You may also be confused why find_sums_precompute did not have any if conditional wrapping the assignment with membership check. That’s because it’s doing completely different logic from find_sums.
One is finding Apples in Oranges, another is finding Orange in Apples (as a rough analogy).

Besides the issue i mentioned above on final pair of values determine sums state, another wrong thing with find_sums_with_in is checking in target_sums. This is checking more than you should check, leading to higher chance of getting True. Instead of checking if any pair can sum to the current target in the current outermost loop, that is checking if it can some to any target (not just current target).
If target_sums, contained a 10 inside (eg. target_sums = [2, 3, 7, 8, 10], every value in sums will become True (eg {2: True, 3: True, 7: True, 8: True, 10: True}), because every target (key) in sums will be influenced by the pair of (5,5) which sums to 10.
So to summarize the 2 issues of find_sums_with_in

  1. Unconditional assignment leads to sums final state of each key being completely determined by last pair of values (5,5)
  2. sums[target] = values[i] + values[j] in target_sums checks for more than just the current target from
    outermost loop for target in target_sums:, looks ahead/backwards into the full target_sums which it shouldn’t. (example demonstrating how this breaks is given above)
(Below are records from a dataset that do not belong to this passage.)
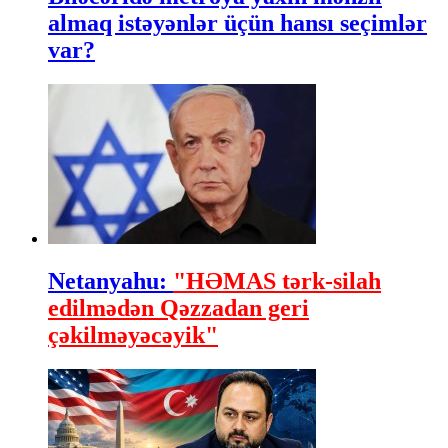
almaq istəyənlər üçün hansı seçimlər
var?
Netanyahu:
"HƏMAS tərk-silah
edilmədən Qəzzadan geri
çəkilməyəcəyik"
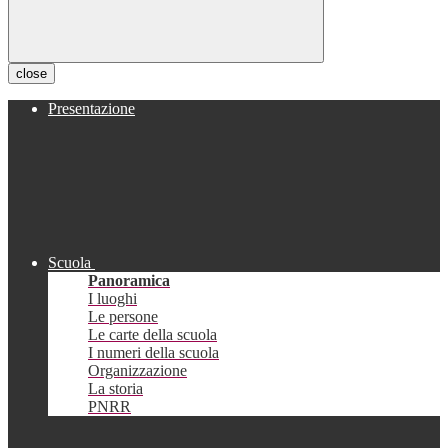
close
Presentazione
Scuola
Panoramica
I luoghi
Le persone
Le carte della scuola
I numeri della scuola
Organizzazione
La storia
PNRR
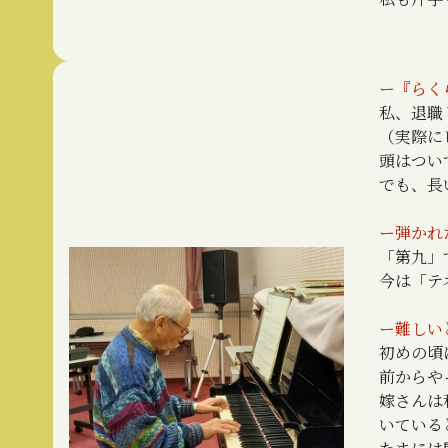
ー『らく
私、退職
（実際に
頭はつい
でも、長
ー弾かれ
「第九」
今は「テ
ー難しい
初めの頃
前からや
嫁さんは
いている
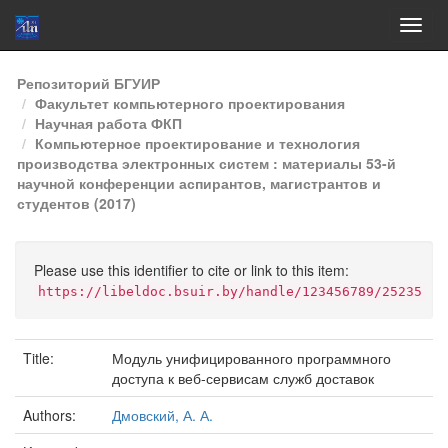
Skip
Репозиторий БГУИР
navigation
Факультет компьютерного проектирования
Научная работа ФКП
Компьютерное проектирование и технология
производства электронных систем : материалы 53-й
научной конференции аспирантов, магистрантов и
студентов (2017)
Please use this identifier to cite or link to this item:
https://libeldoc.bsuir.by/handle/123456789/25235
Title:
Модуль унифицированного программного
доступа к веб-сервисам служб доставок
Authors:
Дмовский, А. А.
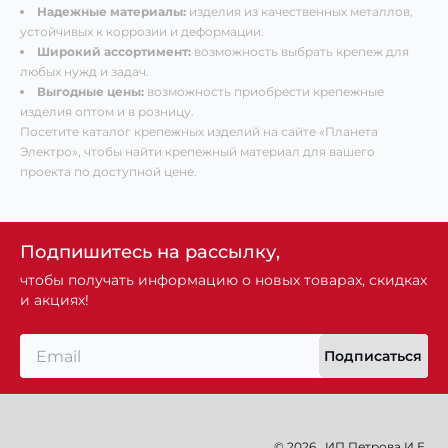
Надежные материалы:
изделия из качественных металлов,
устойчивых к коррозии и деформации.
Широкий ассортимент:
возможность выбрать крепеж для
любых нужд и задач.
Выгодные цены:
возможность приобрести крепежные
изделия оптом и в розницу.
Посетите каталог крепежных изделий на сайте «Планета
Электро», чтобы найти крепежный материал для вашего
проекта по доступной цене.
Подпишитесь на рассылку,
чтобы получать информацию о новых товарах, скидках
и акциях!
Подписаться
© 2026
ИП Петрова И.Е.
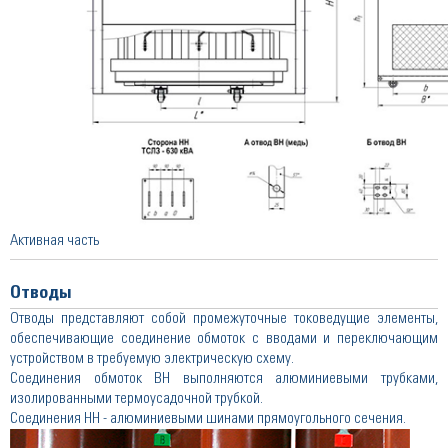
Активная часть
Отводы
Отводы представляют собой промежуточные токоведущие элементы,
обеспечивающие соединение обмоток с вводами и переключающим
устройством в требуемую электрическую схему.
Соединения обмоток ВН выполняются алюминиевыми трубками,
изолированными термоусадочной трубкой.
Соединения НН - алюминиевыми шинами прямоугольного сечения.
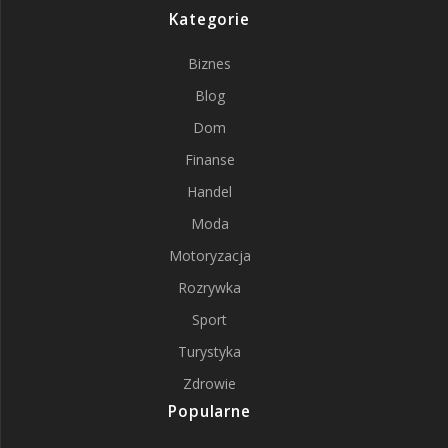
Kategorie
Biznes
Blog
Dom
Finanse
Handel
Moda
Motoryzacja
Rozrywka
Sport
Turystyka
Zdrowie
Popularne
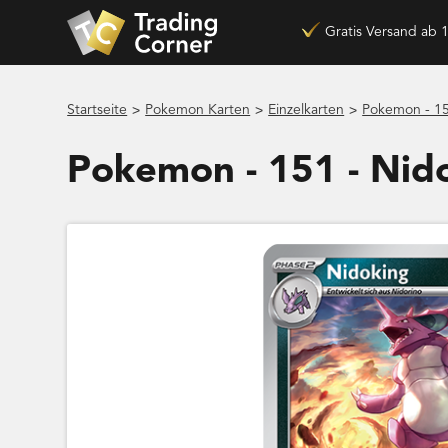
Gratis Versand ab 
>
>
>
Startseite
Pokemon Karten
Einzelkarten
Pokemon - 15
Pokemon - 151 - Ni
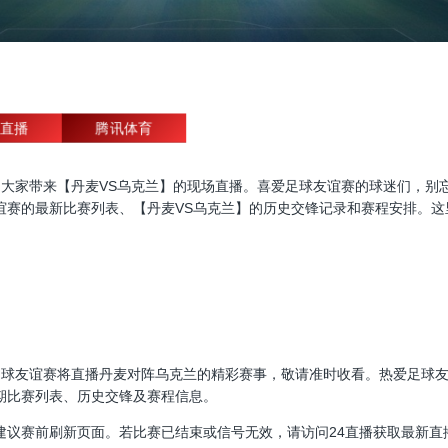
直播
腾讯体育
友谊赛直播，为大家带来【丹麦VS乌克兰】的现场直播。喜爱足球友谊赛的球迷
谊赛的最新比赛列表、【丹麦VS乌克兰】的历史交锋记录和赛程安排。这
30:00，足球友谊赛将直播丹麦对阵乌克兰的精彩赛事，敬请准时收看。热爱
期比赛列表、历史交锋及赛程信息。
建议赛前刷新页面。若比赛已结束或信号无效，请访问24直播获取最新直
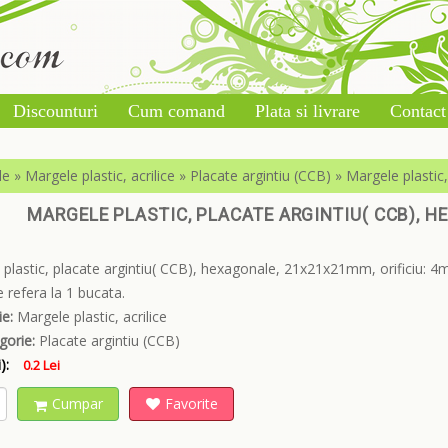
Discounturi
Cum comand
Plata si livrare
Contact
le
»
Margele plastic, acrilice
»
Placate argintiu (CCB)
»
Margele plastic
MARGELE PLASTIC, PLACATE ARGINTIU( CCB), 
plastic, placate argintiu( CCB), hexagonale, 21x21x21mm, orificiu: 4
e refera la 1 bucata.
e:
Margele plastic, acrilice
gorie:
Placate argintiu (CCB)
):
0.2 Lei
Cumpar
Favorite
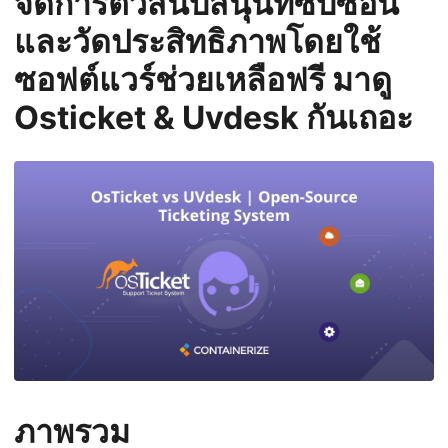
จัดการตั๋วสนับสนุนที่ซับซ้อน
n
และวัดประสิทธิภาพโดยใช้
ซอฟต์แวร์ช่วยเหลือฟรี มาดู
Osticket & Uvdesk กันเถอะ
ภาพรวม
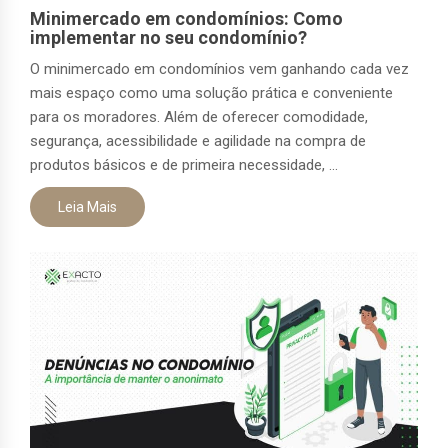
Minimercado em condomínios: Como
implementar no seu condomínio?
O minimercado em condomínios vem ganhando cada vez
mais espaço como uma solução prática e conveniente
para os moradores. Além de oferecer comodidade,
segurança, acessibilidade e agilidade na compra de
produtos básicos e de primeira necessidade, ...
Leia Mais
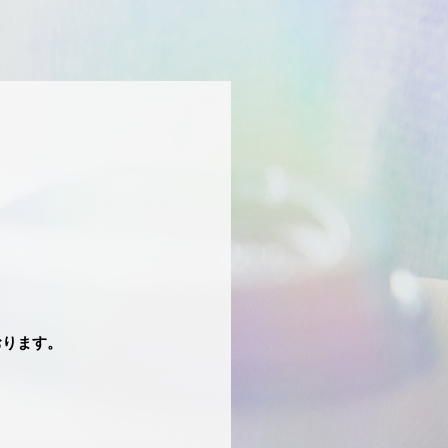
おります。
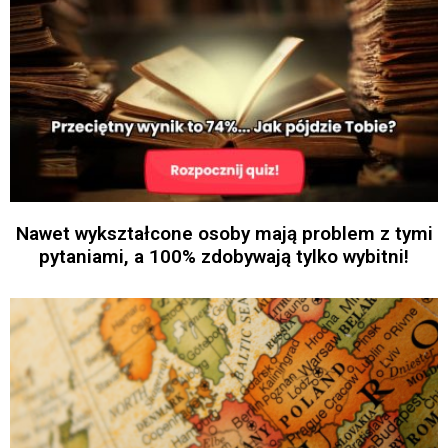
Nawet wykształcone osoby mają problem z tymi
pytaniami, a 100% zdobywają tylko wybitni!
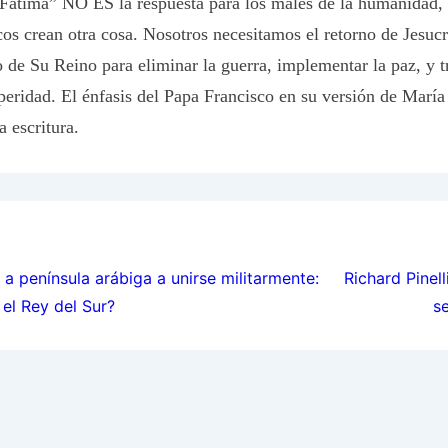
Fátima” NO ES la respuesta para los males de la humanidad, 
s crean otra cosa. Nosotros necesitamos el retorno de Jesucri
 de Su Reino para eliminar la guerra, implementar la paz, y tr
peridad. El énfasis del Papa Francisco en su versión de María
a escritura.
ion
a península arábiga a unirse militarmente:
Richard Pinel
el Rey del Sur?
s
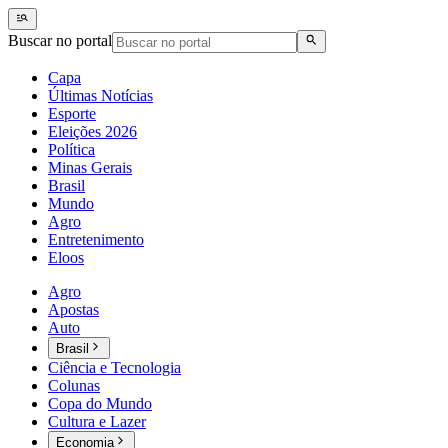
Buscar no portal
Capa
Últimas Notícias
Esporte
Eleições 2026
Política
Minas Gerais
Brasil
Mundo
Agro
Entretenimento
Eloos
Agro
Apostas
Auto
Brasil
Ciência e Tecnologia
Colunas
Copa do Mundo
Cultura e Lazer
Economia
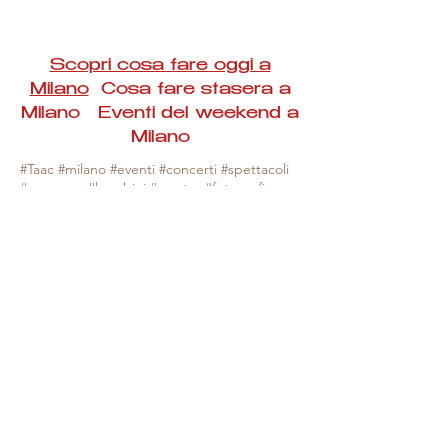
Scopri cosa fare oggi a
Milano
Cosa fare stasera a
Milano Eventi del weekend a
Milano
#Taac #milano #eventi #concerti #spettacoli
#rassegne #bambini #mostre #fotografia
#feste #mercati #fiere #teatro #giochi #locali
#serate #incontri #manifestazioni #sport
#negozi #sport #visiteguidate #convegni
#corsi #cibo
#vino
#shopping #serate
#milanoeventioggi #milanoeventiweekend
#milanoeventinavigli #eventimilanostasera
#mercatinimilano #eventimilano
#cosafareoggi #cosafaremilano.
N.B. Milano Eventi Taac non ha alcuna
responsabilità sull'eventuale annullamento,
variazione o sospensione di un evento, non
essendo mai uno degli organizzatori degli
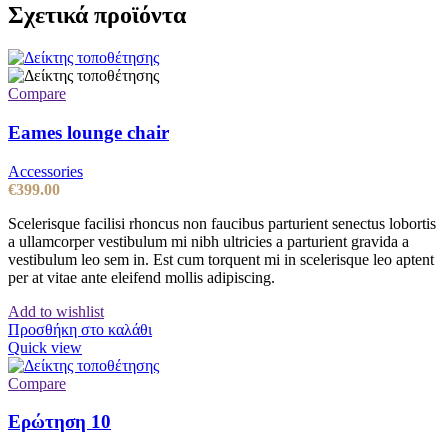
Σχετικά προϊόντα
Compare
Eames lounge chair
Accessories
€
399.00
Scelerisque facilisi rhoncus non faucibus parturient senectus lobortis
a ullamcorper vestibulum mi nibh ultricies a parturient gravida a
vestibulum leo sem in. Est cum torquent mi in scelerisque leo aptent
per at vitae ante eleifend mollis adipiscing.
Add to wishlist
Προσθήκη στο καλάθι
Quick view
Compare
Ερώτηση 10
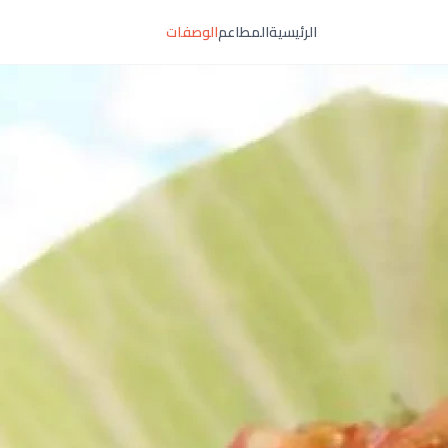
الرئيسية
المطاعم
الوصفات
Here’s how you can do it as you get better with python:

from itertools import combinations_with_replacement as cwr

test_values = [1, 2, 5]
target_sums = [2, 3, 7, 8]

true_keys = set(map(sum,cwr(test_values,2))).intersection(target_sums)

sums = dict.fromkeys(target_sums,False)
sums.update(dict.fromkeys(true_keys,True))
print(sums)
1 Like

Thanks so much for your very thorough response. I believe I understood most of what you explained. Short circuiting in particular is very interesting. However, when I look back at the correct membership test used in find_sums_precompute() I get confused again. I’ll write it out but if you don’t have the time to address this further I understand.

My confusion is the same for both issue summaries 1 and 2. Why does my membership test using in rewrite every True/False possibility until to the end of the container but the correct implementation does not? Especially since, as you point out, nothing is being short circuited and every loop does go to the end (assuming you mean the loops I included in code formatting).

Regarding issue 1, unconditional assignment, you say find_sums_with_in() needs its membership check inside an if conditional. But then you say:

I know find_sums_precompute() is checking for a value inside a set while find_sums_with_in() is adding two values and checking inside a list. But beyond that, I can’t see the difference. To my beginner’s eye, both are in for loops, take a value, and check to see if it’s a member of a container.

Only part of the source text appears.